In order to build or run this tool you will need to have Microsoft Build Tools 2015 Preview installed. This comes as a part of Visual Studio 2015 Preview or can be installed separately from here.

Usage

In order get the usage, simply invoke the tool with no arguments:

$ .\CodeFormatter.exe
CodeFormatter <project or solution> [<rule types>] [/file:<filename>] [/nocopyright] [/c:<config1,config2> [/copyright:file]
    <rule types> - Rule types to use in addition to the default ones.
                   Use ConvertTests to convert MSTest tests to xUnit.
    <filename>   - Only apply changes to files with specified name.
    <configs>    - Additional preprocessor configurations the formatter
                   should run under.
    <copyright>  - Specifies file containing copyright header.

C# Coding Style

The general rule we follow is "use Visual Studio defaults".

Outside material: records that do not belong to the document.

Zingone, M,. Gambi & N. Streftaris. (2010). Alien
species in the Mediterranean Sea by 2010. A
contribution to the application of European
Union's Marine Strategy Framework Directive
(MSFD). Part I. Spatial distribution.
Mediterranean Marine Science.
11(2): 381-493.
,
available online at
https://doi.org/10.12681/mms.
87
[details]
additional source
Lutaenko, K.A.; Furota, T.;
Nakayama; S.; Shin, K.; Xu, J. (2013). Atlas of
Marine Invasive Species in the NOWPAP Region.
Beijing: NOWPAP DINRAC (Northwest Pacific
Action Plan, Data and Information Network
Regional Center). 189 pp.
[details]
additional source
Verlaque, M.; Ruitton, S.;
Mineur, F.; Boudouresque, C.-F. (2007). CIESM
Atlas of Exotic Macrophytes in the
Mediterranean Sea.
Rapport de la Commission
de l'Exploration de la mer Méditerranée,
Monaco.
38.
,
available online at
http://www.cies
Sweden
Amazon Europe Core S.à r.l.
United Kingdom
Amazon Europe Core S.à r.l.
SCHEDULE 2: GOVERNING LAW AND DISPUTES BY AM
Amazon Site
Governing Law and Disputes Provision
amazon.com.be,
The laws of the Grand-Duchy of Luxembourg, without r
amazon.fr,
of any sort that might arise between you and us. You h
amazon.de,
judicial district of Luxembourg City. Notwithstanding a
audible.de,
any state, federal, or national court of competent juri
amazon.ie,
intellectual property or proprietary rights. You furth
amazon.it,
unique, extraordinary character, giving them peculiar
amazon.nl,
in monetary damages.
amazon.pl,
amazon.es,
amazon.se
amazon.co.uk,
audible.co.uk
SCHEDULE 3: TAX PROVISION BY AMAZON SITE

We use Allman style braces, where each brace begins on a new line. A single line statement block can go without braces but the block must be properly indented on its own line and it must not be nested in other statement blocks that use braces (See issue 381 for examples).

We use four spaces of indentation (no tabs).

We use camelCase private members and use readonly where possible. Prefix instance fields with , static fields with s and thread static fields with t.

We avoid this. unless absolutely necessary.

We always specify the visibility, even if it's the default (i.e. private string _foo not string _foo).

Namespace imports should be specified at the top of the file, outside of namespace declarations and should be sorted alphabetically, with `System. namespaces at the top and blank lines between different top level groups.

Avoid more than one empty line at any time. For example, do not have two blank lines between members of a type.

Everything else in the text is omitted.